Computes the inverse of hfft().

input must be a real-valued signal, interpreted in the Fourier domain. The IFFT of a real signal is Hermitian-symmetric, X[i] = conj(X[-i]). ihfft() represents this in the one-sided form where only the positive frequencies below the Nyquist frequency are included. To compute the full output, use ifft().

Note

Supports torch.half on CUDA with GPU Architecture SM53 or greater. However it only supports powers of 2 signal length in every transformed dimension.

Parameters:
  • input (Tensor) – the real input tensor

  • n (int, optional) – Signal length. If given, the input will either be zero-padded or trimmed to this length before computing the Hermitian IFFT.

  • dim (int, optional) – The dimension along which to take the one dimensional Hermitian IFFT.

  • norm (str, optional) –

    Normalization mode.
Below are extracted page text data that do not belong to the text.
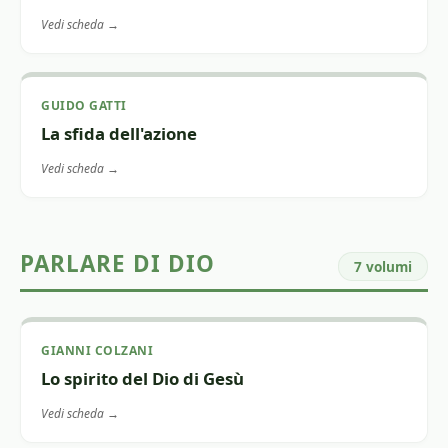
Vedi scheda →
GUIDO GATTI
La sfida dell'azione
Vedi scheda →
PARLARE DI DIO
7 volumi
GIANNI COLZANI
Lo spirito del Dio di Gesù
Vedi scheda →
For the backward transform (ihfft()), these correspond to:

    • "forward" - no normalization

    • "backward" - normalize by 1/n

    • "ortho" - normalize by 1/sqrt(n) (making the IFFT orthonormal)
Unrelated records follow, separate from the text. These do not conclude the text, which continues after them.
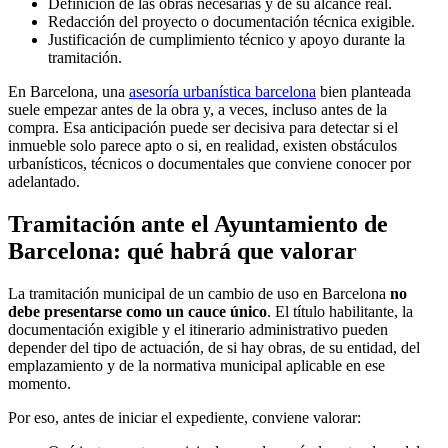
Definición de las obras necesarias y de su alcance real.
Redacción del proyecto o documentación técnica exigible.
Justificación de cumplimiento técnico y apoyo durante la
tramitación.
En Barcelona, una
asesoría urbanística barcelona
bien planteada
suele empezar antes de la obra y, a veces, incluso antes de la
compra. Esa anticipación puede ser decisiva para detectar si el
inmueble solo parece apto o si, en realidad, existen obstáculos
urbanísticos, técnicos o documentales que conviene conocer por
adelantado.
Tramitación ante el Ayuntamiento de
Barcelona: qué habrá que valorar
La tramitación municipal de un cambio de uso en Barcelona
no
debe presentarse como un cauce único
. El título habilitante, la
documentación exigible y el itinerario administrativo pueden
depender del tipo de actuación, de si hay obras, de su entidad, del
emplazamiento y de la normativa municipal aplicable en ese
momento.
Por eso, antes de iniciar el expediente, conviene valorar:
    Calling the forward transform (hfft()) with the same normalization mode will apply an overall normalization of 1/n between the two transforms. This is required to make ihfft() the exact inverse.

    Default is "backward" (normalize by 1/n).

Keyword Arguments:

out (Tensor, optional) – the output tensor.

Example

>>> t = torch.arange(5)
>>> t
tensor([0, 1, 2, 3, 4])
>>> torch.fft.ihfft(t)
tensor([ 2.0000-0.0000j, -0.5000-0.6882j, -0.5000-0.1625j])

Compare against the full output from ifft():

>>> torch.fft.ifft(t)
tensor([ 2.0000-0.0000j, -0.5000-0.6882j, -0.5000-0.1625j, -0.5000+0.1625j,
        -0.5000+0.6882j])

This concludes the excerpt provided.